**Exercise**. Reproduce the data in its entirety, exactly as written.

**Materials provided**.

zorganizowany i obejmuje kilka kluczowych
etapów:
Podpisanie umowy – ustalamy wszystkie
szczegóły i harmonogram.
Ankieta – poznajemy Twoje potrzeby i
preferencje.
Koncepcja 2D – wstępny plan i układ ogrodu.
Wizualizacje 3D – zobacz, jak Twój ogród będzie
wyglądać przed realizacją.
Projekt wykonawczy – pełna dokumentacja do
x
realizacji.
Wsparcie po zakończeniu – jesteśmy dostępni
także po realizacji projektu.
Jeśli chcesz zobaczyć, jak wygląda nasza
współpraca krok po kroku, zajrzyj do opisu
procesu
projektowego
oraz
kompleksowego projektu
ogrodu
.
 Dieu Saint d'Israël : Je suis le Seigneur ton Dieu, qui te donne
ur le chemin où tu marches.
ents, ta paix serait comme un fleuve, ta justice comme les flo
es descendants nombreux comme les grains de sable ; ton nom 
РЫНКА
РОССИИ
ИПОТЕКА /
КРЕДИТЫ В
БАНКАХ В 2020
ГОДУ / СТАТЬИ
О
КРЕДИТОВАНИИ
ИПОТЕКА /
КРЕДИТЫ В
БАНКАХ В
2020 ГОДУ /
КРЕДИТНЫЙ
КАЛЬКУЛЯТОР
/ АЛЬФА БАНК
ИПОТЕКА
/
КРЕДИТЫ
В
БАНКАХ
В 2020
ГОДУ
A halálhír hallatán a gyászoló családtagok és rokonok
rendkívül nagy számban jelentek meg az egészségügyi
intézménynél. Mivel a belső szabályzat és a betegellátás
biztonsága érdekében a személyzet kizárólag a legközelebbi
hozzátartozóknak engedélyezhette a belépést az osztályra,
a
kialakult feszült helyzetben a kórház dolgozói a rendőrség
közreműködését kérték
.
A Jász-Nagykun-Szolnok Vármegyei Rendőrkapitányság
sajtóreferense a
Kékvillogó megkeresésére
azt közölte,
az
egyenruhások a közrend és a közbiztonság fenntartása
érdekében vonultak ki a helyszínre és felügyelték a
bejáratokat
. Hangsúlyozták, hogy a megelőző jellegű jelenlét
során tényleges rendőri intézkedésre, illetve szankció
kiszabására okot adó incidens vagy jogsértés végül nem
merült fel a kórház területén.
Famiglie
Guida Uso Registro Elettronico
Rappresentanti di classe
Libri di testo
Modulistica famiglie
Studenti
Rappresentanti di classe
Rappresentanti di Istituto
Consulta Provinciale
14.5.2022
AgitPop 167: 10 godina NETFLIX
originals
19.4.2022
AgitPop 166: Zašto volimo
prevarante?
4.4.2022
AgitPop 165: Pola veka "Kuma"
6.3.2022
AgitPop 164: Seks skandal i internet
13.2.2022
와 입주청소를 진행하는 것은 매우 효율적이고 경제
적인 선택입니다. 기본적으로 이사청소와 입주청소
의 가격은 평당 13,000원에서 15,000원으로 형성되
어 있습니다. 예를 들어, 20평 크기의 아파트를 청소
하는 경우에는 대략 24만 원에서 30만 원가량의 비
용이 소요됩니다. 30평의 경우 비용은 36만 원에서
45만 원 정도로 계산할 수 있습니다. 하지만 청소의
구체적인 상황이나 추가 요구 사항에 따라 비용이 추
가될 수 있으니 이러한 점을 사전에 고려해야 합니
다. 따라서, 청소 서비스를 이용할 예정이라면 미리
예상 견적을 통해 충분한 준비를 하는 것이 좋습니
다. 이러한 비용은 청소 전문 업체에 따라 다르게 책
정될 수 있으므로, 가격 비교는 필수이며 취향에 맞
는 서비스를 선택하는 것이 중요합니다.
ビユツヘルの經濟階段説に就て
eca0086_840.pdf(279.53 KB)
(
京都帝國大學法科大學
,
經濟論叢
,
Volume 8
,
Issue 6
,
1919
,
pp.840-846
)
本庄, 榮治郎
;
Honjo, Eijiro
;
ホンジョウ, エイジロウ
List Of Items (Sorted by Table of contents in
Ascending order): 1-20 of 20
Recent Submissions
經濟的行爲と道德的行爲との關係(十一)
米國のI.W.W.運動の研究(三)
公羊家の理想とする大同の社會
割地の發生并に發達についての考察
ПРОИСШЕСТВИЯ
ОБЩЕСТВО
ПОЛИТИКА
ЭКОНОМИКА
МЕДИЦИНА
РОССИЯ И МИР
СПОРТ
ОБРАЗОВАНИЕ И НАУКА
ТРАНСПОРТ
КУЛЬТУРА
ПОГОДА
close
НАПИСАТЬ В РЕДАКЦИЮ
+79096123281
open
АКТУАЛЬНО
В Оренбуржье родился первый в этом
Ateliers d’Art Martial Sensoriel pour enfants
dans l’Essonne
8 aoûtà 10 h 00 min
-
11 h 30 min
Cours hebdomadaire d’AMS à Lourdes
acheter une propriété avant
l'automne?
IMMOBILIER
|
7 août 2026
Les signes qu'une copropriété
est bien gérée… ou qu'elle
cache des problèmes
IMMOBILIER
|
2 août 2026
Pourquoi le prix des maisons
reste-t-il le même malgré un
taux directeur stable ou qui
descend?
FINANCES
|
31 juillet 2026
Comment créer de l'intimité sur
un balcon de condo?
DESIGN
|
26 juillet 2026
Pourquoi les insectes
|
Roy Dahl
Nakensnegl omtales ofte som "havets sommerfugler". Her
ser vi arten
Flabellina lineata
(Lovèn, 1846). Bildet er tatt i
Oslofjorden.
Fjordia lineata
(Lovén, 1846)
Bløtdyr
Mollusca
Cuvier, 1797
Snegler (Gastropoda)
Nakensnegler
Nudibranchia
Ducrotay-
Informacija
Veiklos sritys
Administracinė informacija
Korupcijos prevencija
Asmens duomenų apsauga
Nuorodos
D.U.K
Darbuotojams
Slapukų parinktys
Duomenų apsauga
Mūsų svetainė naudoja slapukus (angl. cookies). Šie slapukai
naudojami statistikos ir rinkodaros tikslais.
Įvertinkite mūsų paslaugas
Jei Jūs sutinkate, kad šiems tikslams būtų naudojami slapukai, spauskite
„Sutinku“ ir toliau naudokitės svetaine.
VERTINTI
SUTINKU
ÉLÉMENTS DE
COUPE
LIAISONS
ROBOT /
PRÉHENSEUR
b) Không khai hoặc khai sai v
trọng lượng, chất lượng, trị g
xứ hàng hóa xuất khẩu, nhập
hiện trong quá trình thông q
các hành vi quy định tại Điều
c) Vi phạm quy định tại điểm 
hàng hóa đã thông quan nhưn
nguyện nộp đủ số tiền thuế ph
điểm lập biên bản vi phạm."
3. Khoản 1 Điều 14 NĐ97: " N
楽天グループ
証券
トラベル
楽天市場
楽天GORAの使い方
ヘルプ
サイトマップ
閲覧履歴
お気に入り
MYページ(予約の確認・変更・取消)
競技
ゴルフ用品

**Answer to this problem**.
zorganizowany i obejmuje kilka kluczowych
etapów:
Podpisanie umowy – ustalamy wszystkie
szczegóły i harmonogram.
Ankieta – poznajemy Twoje potrzeby i
preferencje.
Koncepcja 2D – wstępny plan i układ ogrodu.
Wizualizacje 3D – zobacz, jak Twój ogród będzie
wyglądać przed realizacją.
Projekt wykonawczy – pełna dokumentacja do
x
realizacji.
Wsparcie po zakończeniu – jesteśmy dostępni
także po realizacji projektu.
Jeśli chcesz zobaczyć, jak wygląda nasza
współpraca krok po kroku, zajrzyj do opisu
procesu
projektowego
oraz
kompleksowego projektu
ogrodu
.
 Dieu Saint d'Israël : Je suis le Seigneur ton Dieu, qui te donne
ur le chemin où tu marches.
ents, ta paix serait comme un fleuve, ta justice comme les flo
es descendants nombreux comme les grains de sable ; ton nom 
РЫНКА
РОССИИ
ИПОТЕКА /
КРЕДИТЫ В
БАНКАХ В 2020
ГОДУ / СТАТЬИ
О
КРЕДИТОВАНИИ
ИПОТЕКА /
КРЕДИТЫ В
БАНКАХ В
2020 ГОДУ /
КРЕДИТНЫЙ
КАЛЬКУЛЯТОР
/ АЛЬФА БАНК
ИПОТЕКА
/
КРЕДИТЫ
В
БАНКАХ
В 2020
ГОДУ
A halálhír hallatán a gyászoló családtagok és rokonok
rendkívül nagy számban jelentek meg az egészségügyi
intézménynél. Mivel a belső szabályzat és a betegellátás
biztonsága érdekében a személyzet kizárólag a legközelebbi
hozzátartozóknak engedélyezhette a belépést az osztályra,
a
kialakult feszült helyzetben a kórház dolgozói a rendőrség
közreműködését kérték
.
A Jász-Nagykun-Szolnok Vármegyei Rendőrkapitányság
sajtóreferense a
Kékvillogó megkeresésére
azt közölte,
az
egyenruhások a közrend és a közbiztonság fenntartása
érdekében vonultak ki a helyszínre és felügyelték a
bejáratokat
. Hangsúlyozták, hogy a megelőző jellegű jelenlét
során tényleges rendőri intézkedésre, illetve szankció
kiszabására okot adó incidens vagy jogsértés végül nem
merült fel a kórház területén.
Famiglie
Guida Uso Registro Elettronico
Rappresentanti di classe
Libri di testo
Modulistica famiglie
Studenti
Rappresentanti di classe
Rappresentanti di Istituto
Consulta Provinciale
14.5.2022
AgitPop 167: 10 godina NETFLIX
originals
19.4.2022
AgitPop 166: Zašto volimo
prevarante?
4.4.2022
AgitPop 165: Pola veka "Kuma"
6.3.2022
AgitPop 164: Seks skandal i internet
13.2.2022
와 입주청소를 진행하는 것은 매우 효율적이고 경제
적인 선택입니다. 기본적으로 이사청소와 입주청소
의 가격은 평당 13,000원에서 15,000원으로 형성되
어 있습니다. 예를 들어, 20평 크기의 아파트를 청소
하는 경우에는 대략 24만 원에서 30만 원가량의 비
용이 소요됩니다. 30평의 경우 비용은 36만 원에서
45만 원 정도로 계산할 수 있습니다. 하지만 청소의
구체적인 상황이나 추가 요구 사항에 따라 비용이 추
가될 수 있으니 이러한 점을 사전에 고려해야 합니
다. 따라서, 청소 서비스를 이용할 예정이라면 미리
예상 견적을 통해 충분한 준비를 하는 것이 좋습니
다. 이러한 비용은 청소 전문 업체에 따라 다르게 책
정될 수 있으므로, 가격 비교는 필수이며 취향에 맞
는 서비스를 선택하는 것이 중요합니다.
ビユツヘルの經濟階段説に就て
eca0086_840.pdf(279.53 KB)
(
京都帝國大學法科大學
,
經濟論叢
,
Volume 8
,
Issue 6
,
1919
,
pp.840-846
)
本庄, 榮治郎
;
Honjo, Eijiro
;
ホンジョウ, エイジロウ
List Of Items (Sorted by Table of contents in
Ascending order): 1-20 of 20
Recent Submissions
經濟的行爲と道德的行爲との關係(十一)
米國のI.W.W.運動の研究(三)
公羊家の理想とする大同の社會
割地の發生并に發達についての考察
ПРОИСШЕСТВИЯ
ОБЩЕСТВО
ПОЛИТИКА
ЭКОНОМИКА
МЕДИЦИНА
РОССИЯ И МИР
СПОРТ
ОБРАЗОВАНИЕ И НАУКА
ТРАНСПОРТ
КУЛЬТУРА
ПОГОДА
close
НАПИСАТЬ В РЕДАКЦИЮ
+79096123281
open
АКТУАЛЬНО
В Оренбуржье родился первый в этом
Ateliers d’Art Martial Sensoriel pour enfants
dans l’Essonne
8 aoûtà 10 h 00 min
-
11 h 30 min
Cours hebdomadaire d’AMS à Lourdes
acheter une propriété avant
l'automne?
IMMOBILIER
|
7 août 2026
Les signes qu'une copropriété
est bien gérée… ou qu'elle
cache des problèmes
IMMOBILIER
|
2 août 2026
Pourquoi le prix des maisons
reste-t-il le même malgré un
taux directeur stable ou qui
descend?
FINANCES
|
31 juillet 2026
Comment créer de l'intimité sur
un balcon de condo?
DESIGN
|
26 juillet 2026
Pourquoi les insectes
|
Roy Dahl
Nakensnegl omtales ofte som "havets sommerfugler". Her
ser vi arten
Flabellina lineata
(Lovèn, 1846). Bildet er tatt i
Oslofjorden.
Fjordia lineata
(Lovén, 1846)
Bløtdyr
Mollusca
Cuvier, 1797
Snegler (Gastropoda)
Nakensnegler
Nudibranchia
Ducrotay-
Informacija
Veiklos sritys
Administracinė informacija
Korupcijos prevencija
Asmens duomenų apsauga
Nuorodos
D.U.K
Darbuotojams
Slapukų parinktys
Duomenų apsauga
Mūsų svetainė naudoja slapukus (angl. cookies). Šie slapukai
naudojami statistikos ir rinkodaros tikslais.
Įvertinkite mūsų paslaugas
Jei Jūs sutinkate, kad šiems tikslams būtų naudojami slapukai, spauskite
„Sutinku“ ir toliau naudokitės svetaine.
VERTINTI
SUTINKU
ÉLÉMENTS DE
COUPE
LIAISONS
ROBOT /
PRÉHENSEUR
b) Không khai hoặc khai sai v
trọng lượng, chất lượng, trị g
xứ hàng hóa xuất khẩu, nhập
hiện trong quá trình thông q
các hành vi quy định tại Điều
c) Vi phạm quy định tại điểm 
hàng hóa đã thông quan nhưn
nguyện nộp đủ số tiền thuế ph
điểm lập biên bản vi phạm."
3. Khoản 1 Điều 14 NĐ97: " N
楽天グループ
証券
トラベル
楽天市場
楽天GORAの使い方
ヘルプ
サイトマップ
閲覧履歴
お気に入り
MYページ(予約の確認・変更・取消)
競技
ゴルフ用品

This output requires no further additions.